Is there a more precise documentation on cli option ? #1635

RousseauRemi · 2023-07-07T21:09:00Z

RousseauRemi
Jul 7, 2023

Hello everyone,

I try for some time to generate from a prompt an image (txt2Img). I succeed to generate a few with a prompt and a negative prompt but I can't succeed to generate one with custom lora or model/checkpoint.

Like doing something like :
.\apps\stable_diffusion\scripts\main.py --app="txt2img" --precision="fp16" --prompt="planetes and stars" --device="vulkan" --negative_prompt="text" --????="anythingV3_fp16.ckpt"

"--????" should be model_id I think but there is some kind of get with "get_schedulers" that throw an exception when using with a custom argument
There is a check after to be sure it's end with ckpt or sentensor, so what am I missing ?

For the lora or vae, how could I use a custom ones ?

Some simple example on the documentation, like for the prompt would be so much clearer.
Like just to recap for some basic feature (batch size, count, width height, vae, lora, model)

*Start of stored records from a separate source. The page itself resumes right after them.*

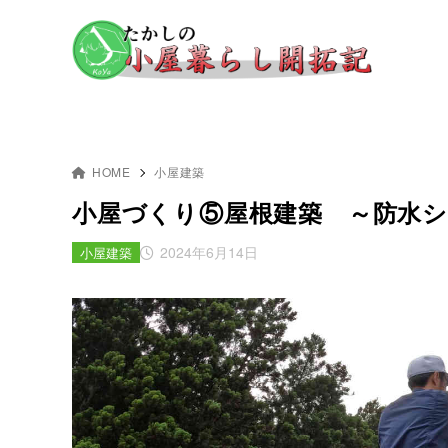
HOME
小屋建築
小屋づくり⑤屋根建築 ～防水シ
2024年6月14日
小屋建築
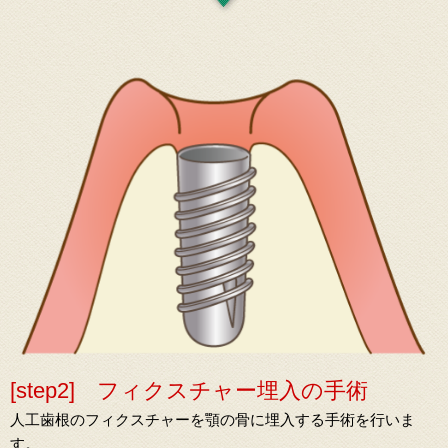
[step2] フィクスチャー埋入の手術
人工歯根のフィクスチャーを顎の骨に埋入する手術を行いま
す。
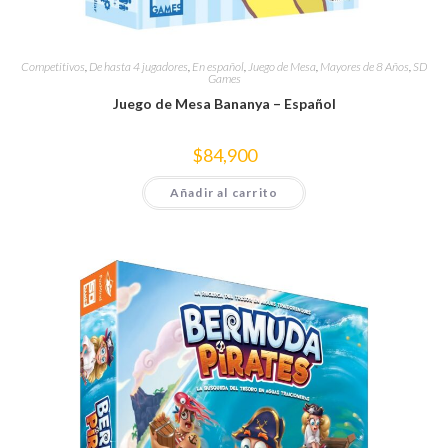
Competitivos
,
De hasta 4 jugadores
,
En español
,
Juego de Mesa
,
Mayores de 8 Años
,
SD
Games
Juego de Mesa Bananya – Español
$
84,900
Añadir al carrito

If someone has played with that in CLI, It will be so great if it could just give some example with rapid explanation.

Good night and thanks for the work !!!

NeedsMoar · 2023-08-21T09:17:01Z

NeedsMoar
Aug 21, 2023

Running with --help will list everything but it's pretty much unsorted so:

You don't need the quotes around anything that wouldn't normally need them on windows (filenames with spaces, the prompts if they contain characters that require spaces around them). You don't need the = between the arg name and value either as far as I can tell.

Your get_schedulers issue sounds like either diffusers isn't installed, it's the wrong version, or something else is broken; all that function does is pull the one GPU-based scheduler available (defined in shark) and the ones from diffusers into an array. Without knowing the exact error I have no idea what the cause is. There's no --model_id command line option unless they've renamed something.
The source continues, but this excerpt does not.